Cognitive reappraisal, a strategy of reframing thoughts, has been shown to effectively reduce anxiety. A meta-analysis published in the Journal of Consulting and Clinical Psychology found that cognitive reappraisal interventions significantly reduced anxiety symptoms across various populations.

3. Practice Mindfulness and Relaxation Techniques

Mindfulness and relaxation techniques are powerful tools for managing anxiety. Being present in the moment and not letting your mind wander to potential future catastrophes can help you stay grounded.

Practices such as deep breathing, where you inhale for up to four seconds and then exhale for four to six seconds, meditation, or even mindful walking can help you stay present. These techniques can slow down your racing thoughts, lower your heart rate, and create a sense of calm. With regular practice you may find it easier to manage anxiety when it arises.

Being present in the moment and not letting your mind wander to potential future catastrophes can help alleviate anxiety. Image: Getty

Mindfulness-based interventions have been proven effective in reducing anxiety. A systematic review and meta-analysis published in the European Journal of Investigation in Health, Psychology and Education found that mindfulness-based stress reduction programs significantly decreased anxiety levels in various clinical populations.

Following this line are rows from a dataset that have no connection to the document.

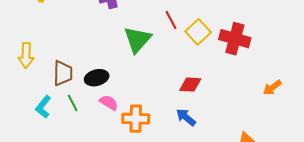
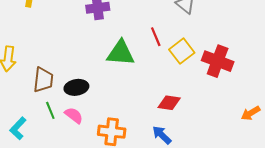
green triangle: (137, 40) -> (121, 53), turned 48
pink semicircle: (109, 103) -> (74, 115), moved
cyan L-shape: (43, 107) -> (18, 128), moved

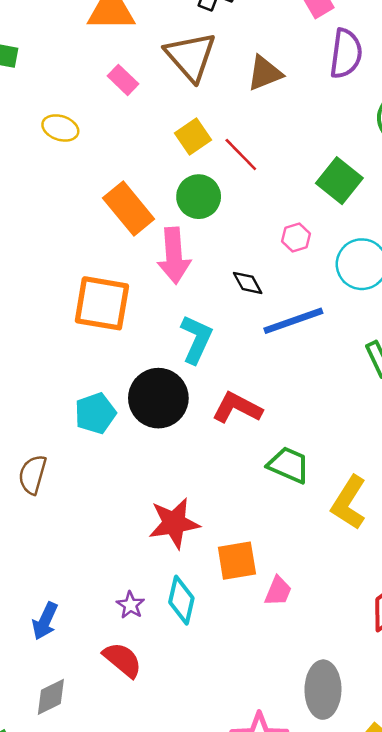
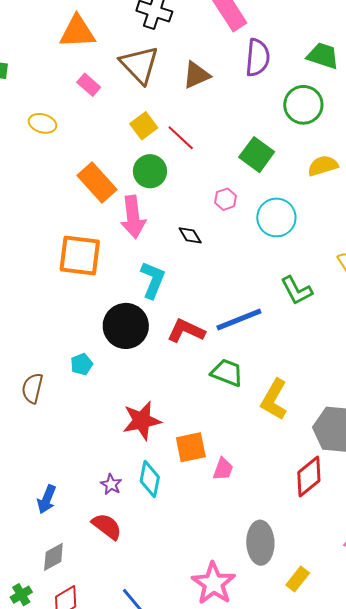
blue line: (293, 321) -> (239, 320), moved
cyan pentagon: (95, 413) -> (82, 364), moved, size x0.7

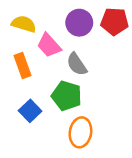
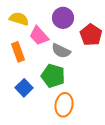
red pentagon: (115, 21) -> (91, 35), moved, turned 30
gray semicircle: (77, 64) -> (61, 51), turned -30

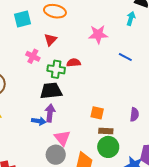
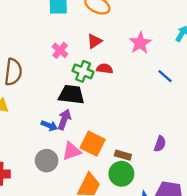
pink star: (98, 34) -> (140, 43), turned 30
red triangle: (50, 40) -> (94, 41), moved
orange square: (97, 113) -> (93, 144), moved, size x1.5
pink triangle: (62, 138) -> (72, 151), turned 36
gray circle: (56, 155) -> (47, 161), moved

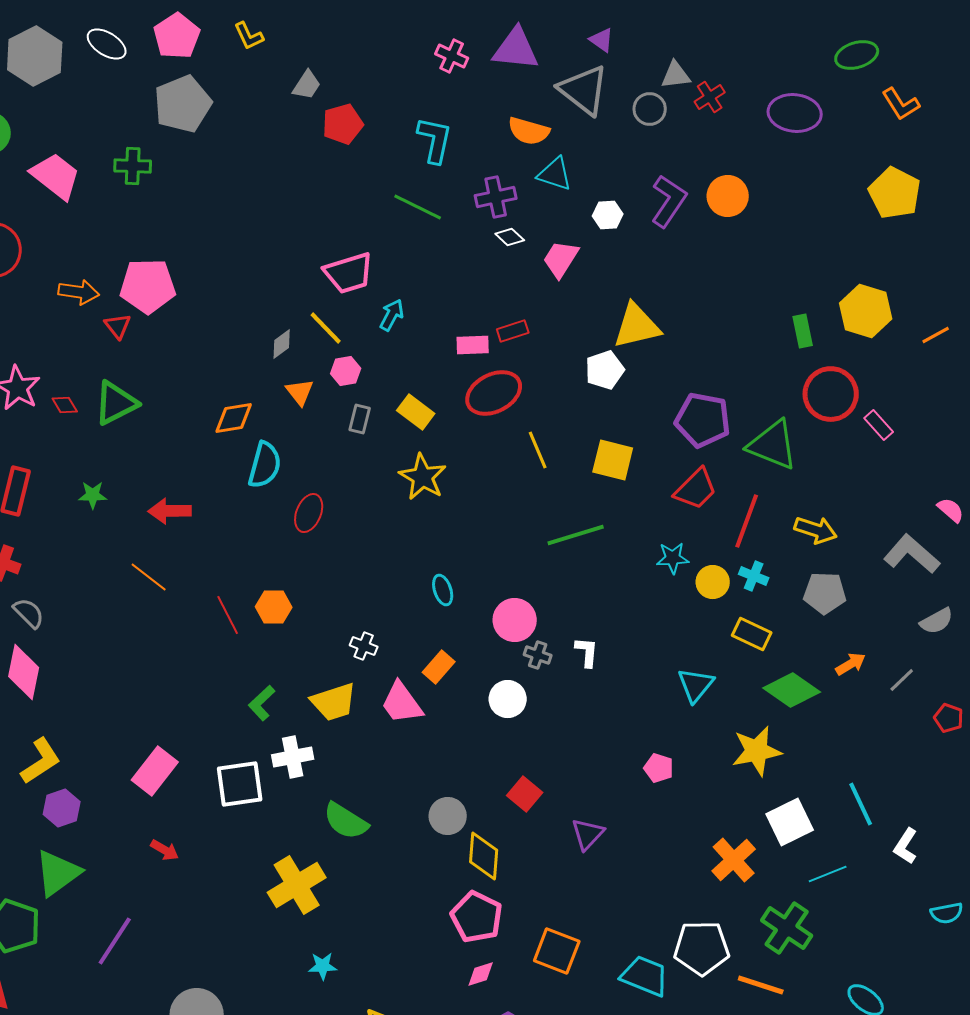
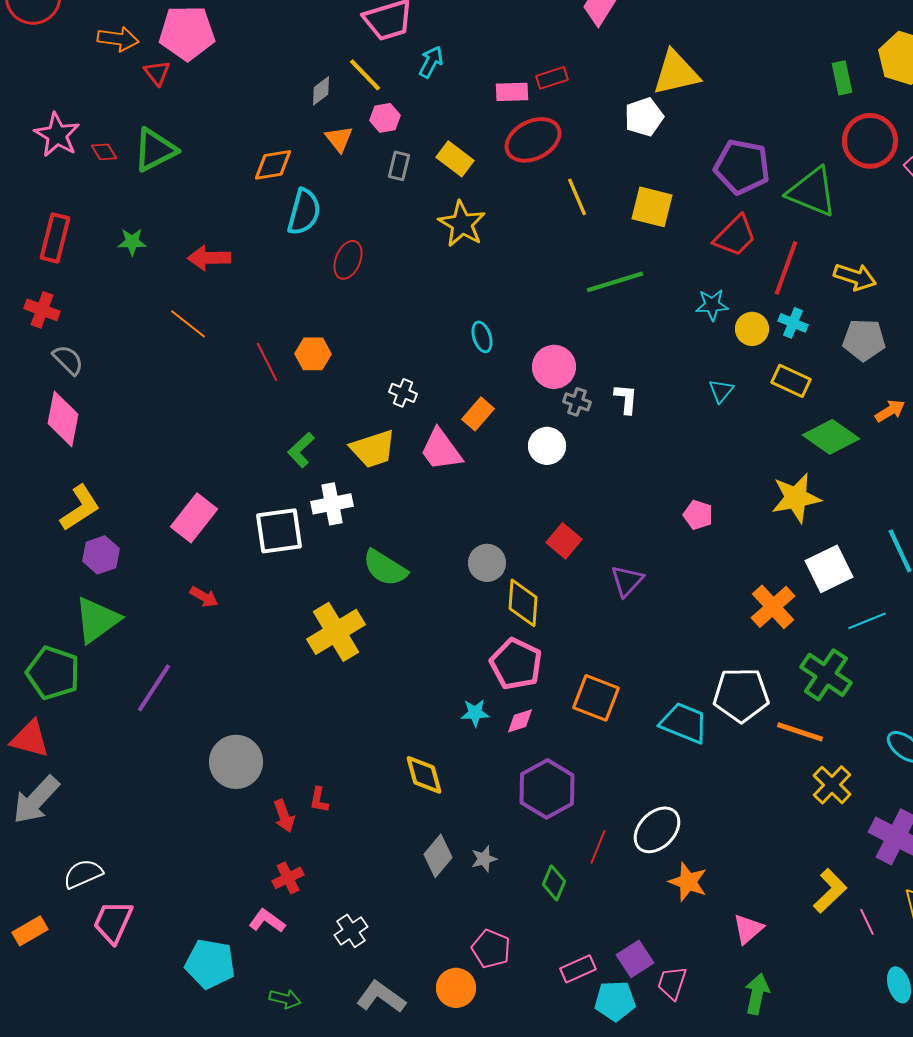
cyan triangle: (696, 685) -> (721, 391), moved, size x0.7
cyan star: (323, 966) -> (475, 713), moved

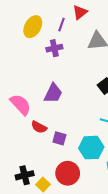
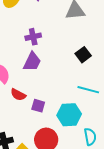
purple cross: (54, 48) -> (33, 37), moved

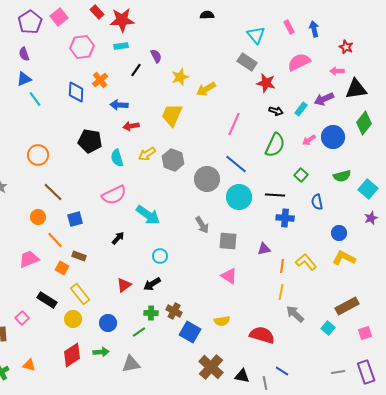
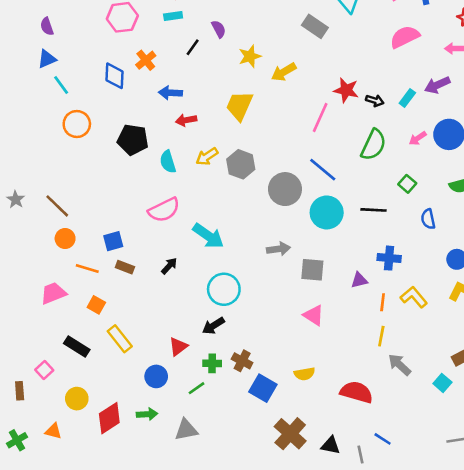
gray rectangle: (247, 62) -> (315, 26), moved
red star: (266, 83) -> (346, 90), moved
orange circle: (38, 155) -> (77, 124), moved
brown line: (53, 192) -> (57, 206), moved
blue cross: (285, 218) -> (389, 258), moved
gray arrow: (202, 225) -> (278, 249), turned -66
orange line: (55, 240) -> (87, 268), turned -30
brown rectangle: (79, 256) -> (125, 267), moved
cyan circle: (160, 256) -> (224, 289), size x1.6
red triangle: (124, 285) -> (178, 347), moved
yellow circle: (73, 319) -> (77, 399), moved

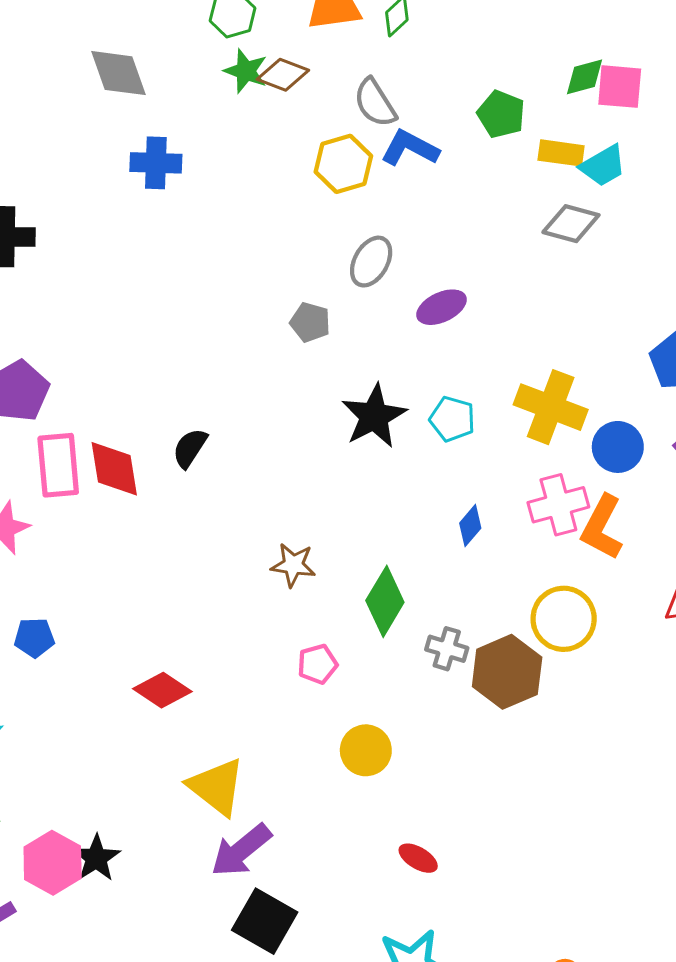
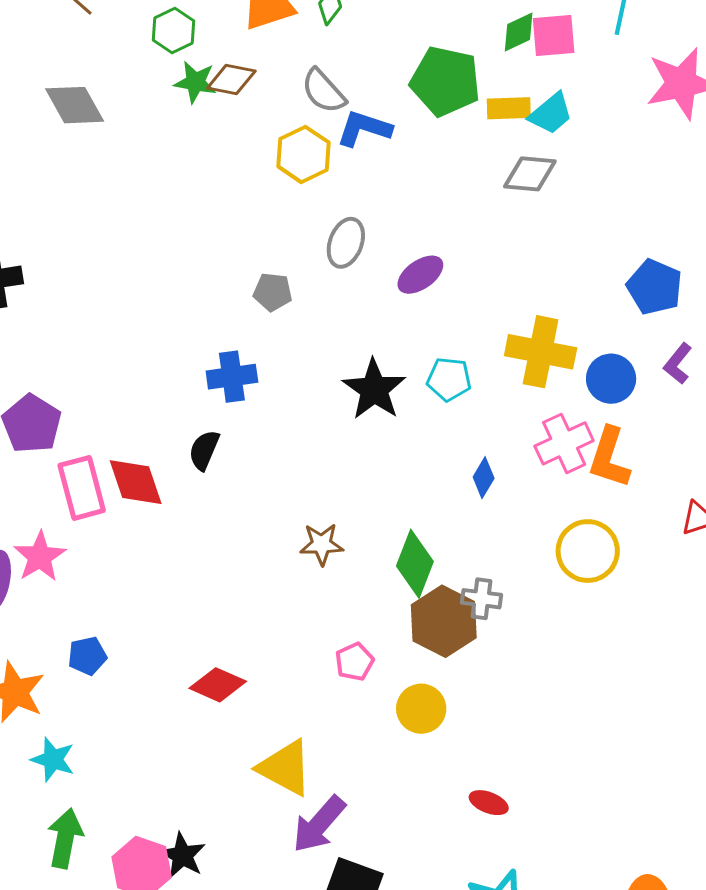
green pentagon: (501, 114) -> (445, 81), size x1.5
blue cross: (156, 163) -> (232, 377), moved
gray pentagon: (310, 322) -> (273, 292), moved
pink pentagon: (317, 664) -> (354, 662), moved
brown hexagon: (507, 672) -> (444, 621), moved

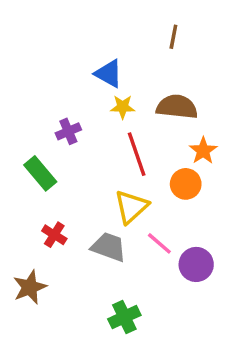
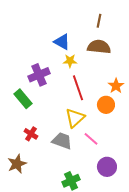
brown semicircle: (177, 107) -> (99, 47), moved
purple cross: (68, 131) -> (39, 75), size x1.5
purple circle: (196, 264) -> (107, 167), moved

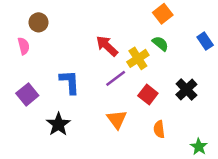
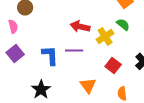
red arrow: (107, 46) -> (80, 26), turned -30
purple line: (116, 78) -> (74, 50), moved, turned 36
purple square: (27, 94) -> (15, 53), moved

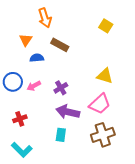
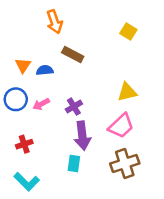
orange triangle: (26, 40) -> (23, 65), moved
yellow triangle: (105, 76) -> (127, 92), turned -30
purple arrow: (68, 112) -> (82, 136), turned -110

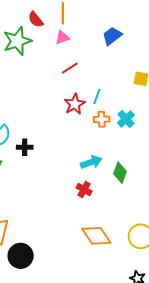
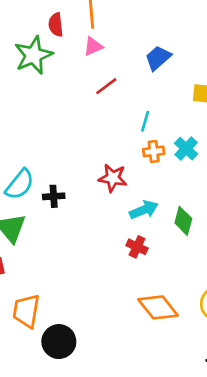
red semicircle: (36, 19) -> (56, 25), turned 36
blue trapezoid: (112, 36) -> (158, 58), moved
red star: (75, 104) -> (113, 178), moved, turned -30

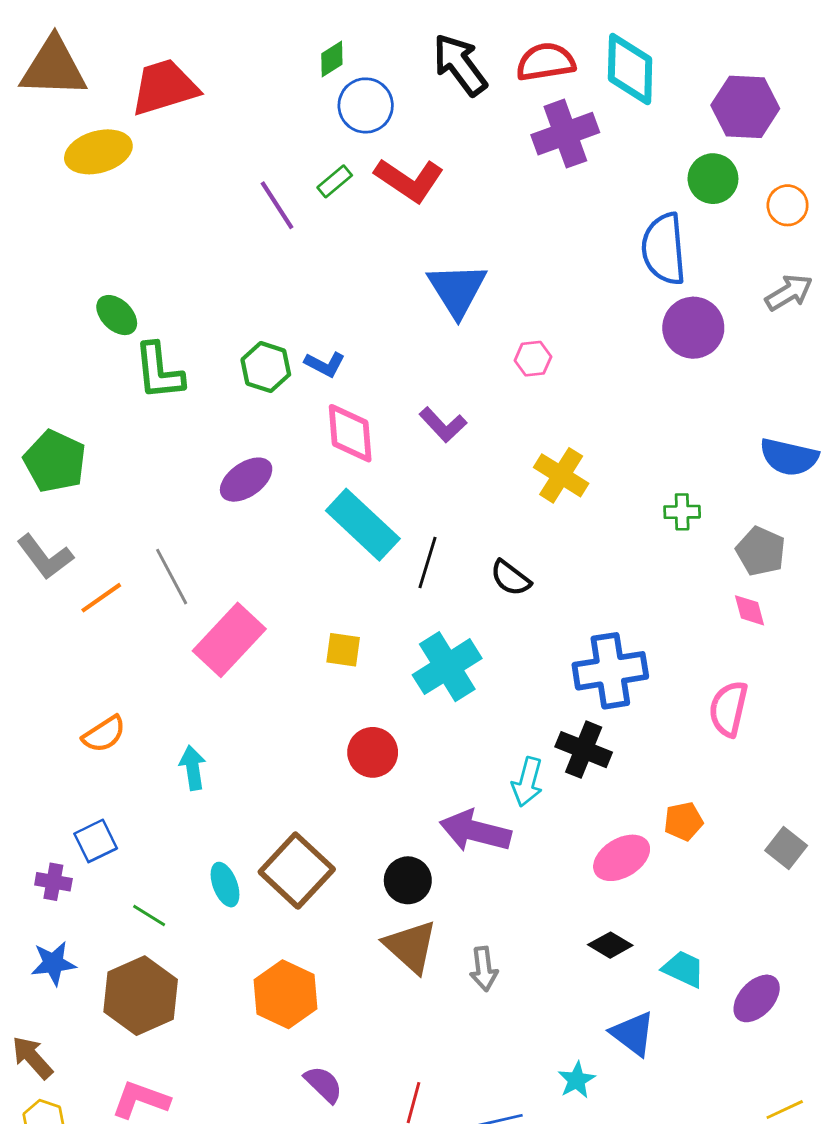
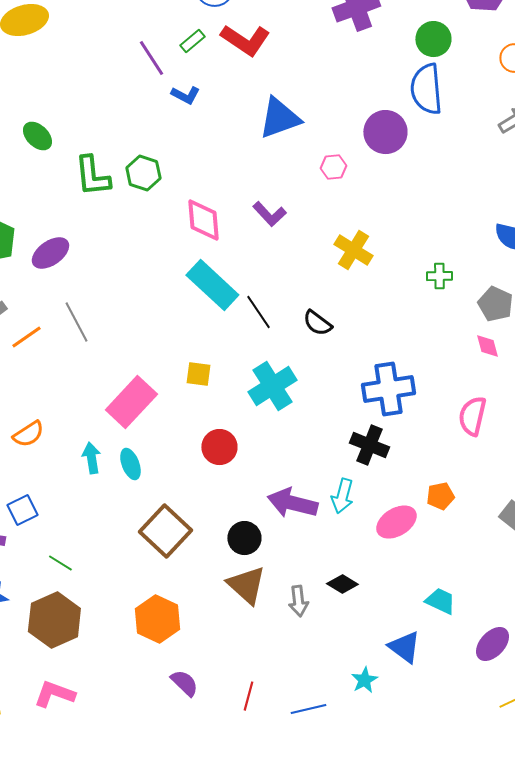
green circle: (713, 179) -> (433, 39), moved
blue triangle: (457, 290) -> (279, 118), turned 42
purple circle: (693, 328) -> (385, 132), moved
blue L-shape: (325, 364) -> (185, 95), moved
green L-shape: (159, 371) -> (92, 176), moved
purple ellipse: (246, 480) -> (50, 253), moved
black line: (428, 563) -> (258, 312), turned -51
pink rectangle: (229, 640) -> (131, 402), moved
cyan arrow: (527, 782) -> (342, 496), moved
cyan ellipse: (225, 885) -> (130, 464), moved
black diamond: (610, 945) -> (342, 584), moved
purple ellipse: (757, 998) -> (492, 644), moved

4. Build a Support Network

Many of us feel an intrinsic need for social connection, but objective measures of social engagement show that we’ve been moving further apart over the past several decades. Isolation can exacerbate fear and anxiety. Building a strong support network of friends, family, and colleagues can provide you with a safety net of emotional support.

Share your fears and anxieties with your support network. Often, just talking about what you’re going through can relieve some of the burden. Additionally, your network can offer different perspectives, advice, or simply a listening ear, which alone can be incredibly reassuring.

Social support has been linked to lower levels of anxiety and improved mental health. A study in the Journal Behavior Therapy found that perceived social support was helpful in reducing anxiety symptoms, highlighting the importance of a strong support network.

5. Take Action

One of the most effective ways to combat fear and anxiety is to take proactive steps toward resolving the issues causing these emotions. Break down overwhelming tasks into smaller, manageable steps.

For example, if you’re anxious about a large project at work, create a detailed plan with specific, actionable tasks. Tackling these tasks one-by-one can help you feel more in control and less overwhelmed. Each small accomplishment is a victory and can build your confidence, making the larger challenge seem more achievable.

Breaking down tasks and taking action can reduce anxiety through a process called behavioural activation. Research published in Behaviour Research and Therapy demonstrated that behavioural activation interventions effectively reduced anxiety symptoms in adults with anxiety disorders.

Fear and anxiety are natural parts of the human experience. Embrace them, manage them wisely, and let them guide you toward personal and professional growth. By applying these science-backed strategies, you can turn these emotions into powerful allies on your journey to success.